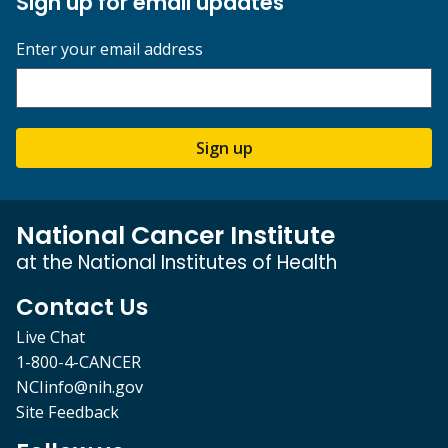
Sign up for email updates
Enter your email address
Sign up
National Cancer Institute
at the National Institutes of Health
Contact Us
Live Chat
1-800-4-CANCER
NCIinfo@nih.gov
Site Feedback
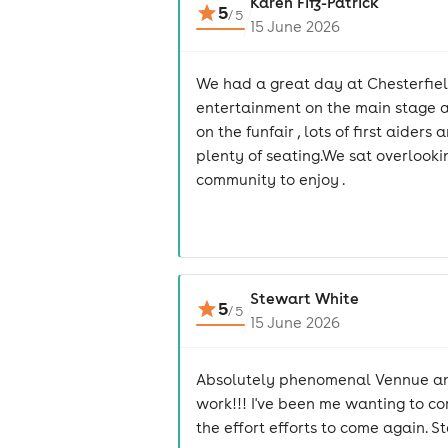
Karen Fitz-Patrick
5
/
5
15 June 2026
We had a great day at Chesterfield
entertainment on the main stage an
on the funfair , lots of first aide
plenty of seating.We sat overlooki
community to enjoy .
Stewart White
5
/
5
15 June 2026
Absolutely phenomenal Vennue and 
work!!! I've been me wanting to com
the effort efforts to come again. 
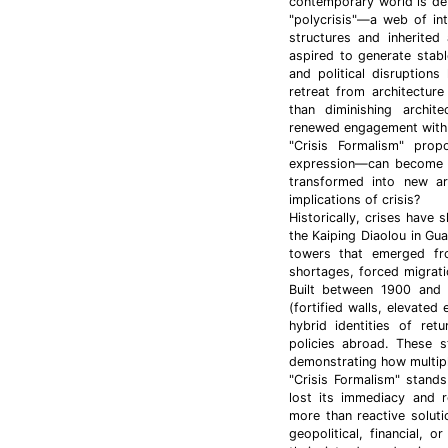
contemporary world is de
"polycrisis"—a web of int
structures and inherited
aspired to generate stab
and political disruption
retreat from architecture 
than diminishing archite
renewed engagement with
"Crisis Formalism" pro
expression—can become th
transformed into new arc
implications of crisis?
Historically, crises have
the Kaiping Diaolou in Gu
towers that emerged fro
shortages, forced migrat
Built between 1900 and 
(fortified walls, elevated 
hybrid identities of ret
policies abroad. These s
demonstrating how multip
"Crisis Formalism" stands
lost its immediacy and r
more than reactive soluti
geopolitical, financial,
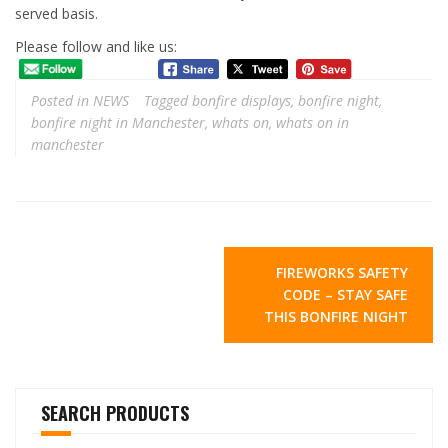
served basis.
Please follow and like us:
Posted in
NEWS
Tagged
bonfire displays
,
bonfire night
,
bonfire night in Manchester
,
whats on
,
whats on in
manchester
Post
FIREWORKS SAFETY
navigation
CODE – STAY SAFE
THIS BONFIRE NIGHT
SEARCH PRODUCTS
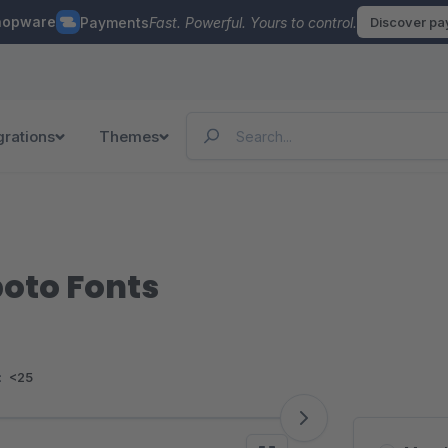
hopware
Payments
Fast. Powerful. Yours to control.
Discover p
grations
Themes
boto Fonts
:
<25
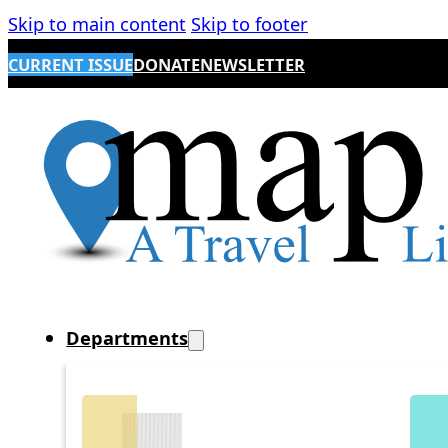
Skip to main content
Skip to footer
CURRENT ISSUE
DONATE
NEWSLETTER
Departments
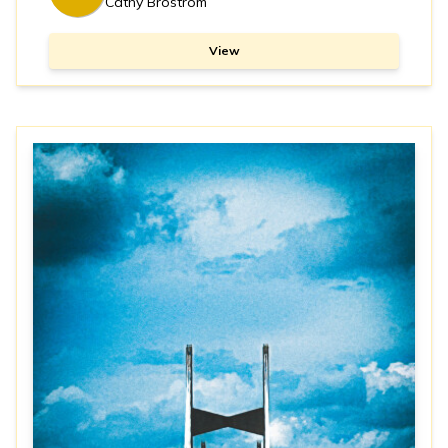
Cathy Brostrom
View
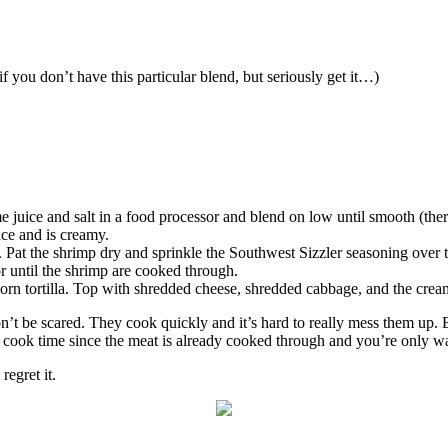
f you don’t have this particular blend, but seriously get it…)
me juice and salt in a food processor and blend on low until smooth (there
uce and is creamy.
 Pat the shrimp dry and sprinkle the Southwest Sizzler seasoning over 
or until the shrimp are cooked through.
orn tortilla. Top with shredded cheese, shredded cabbage, and the crea
on’t be scared. They cook quickly and it’s hard to really mess them up. Bu
er cook time since the meat is already cooked through and you’re only w
egret it.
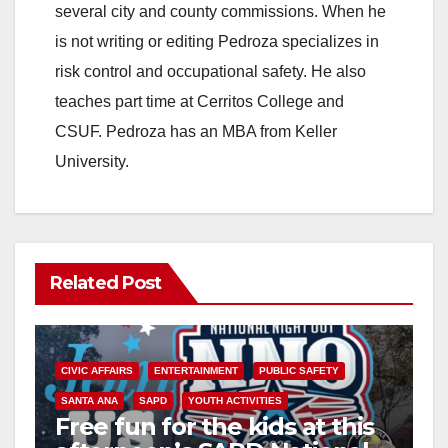
several city and county commissions. When he
is not writing or editing Pedroza specializes in
risk control and occupational safety. He also
teaches part time at Cerritos College and
CSUF. Pedroza has an MBA from Keller
University.
Related Post
CIVIC AFFAIRS
ENTERTAINMENT
PUBLIC SAFETY
SANTA ANA
SAPD
YOUTH ACTIVITIES
Free fun for the kids at this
┄┄┄┄┄┄┄┄┄┄┄┄┄┄┄┄┄┄┄┄
EXERCISE GOAL: When the word "Formalism" shows up in a line of the entries, pull that line out.

RESPONSE AREA:
"Crisis Formalism" pro
"Crisis Formalism" stands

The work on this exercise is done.